[Task]
Each record that follows should be reproduced in full, character for character.

═════ Given entries

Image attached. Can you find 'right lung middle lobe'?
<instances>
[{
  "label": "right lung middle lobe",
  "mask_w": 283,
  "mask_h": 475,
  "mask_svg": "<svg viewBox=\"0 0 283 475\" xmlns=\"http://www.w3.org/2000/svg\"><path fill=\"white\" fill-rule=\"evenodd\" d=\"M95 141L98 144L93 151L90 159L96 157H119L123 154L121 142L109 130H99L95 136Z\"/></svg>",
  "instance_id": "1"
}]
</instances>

══════════

[Exercise solution]
Image attached. Can you find 'right lung middle lobe'?
<instances>
[{
  "label": "right lung middle lobe",
  "mask_w": 283,
  "mask_h": 475,
  "mask_svg": "<svg viewBox=\"0 0 283 475\" xmlns=\"http://www.w3.org/2000/svg\"><path fill=\"white\" fill-rule=\"evenodd\" d=\"M95 141L98 144L93 151L90 159L96 157H119L123 154L121 142L109 130H99L95 136Z\"/></svg>",
  "instance_id": "1"
}]
</instances>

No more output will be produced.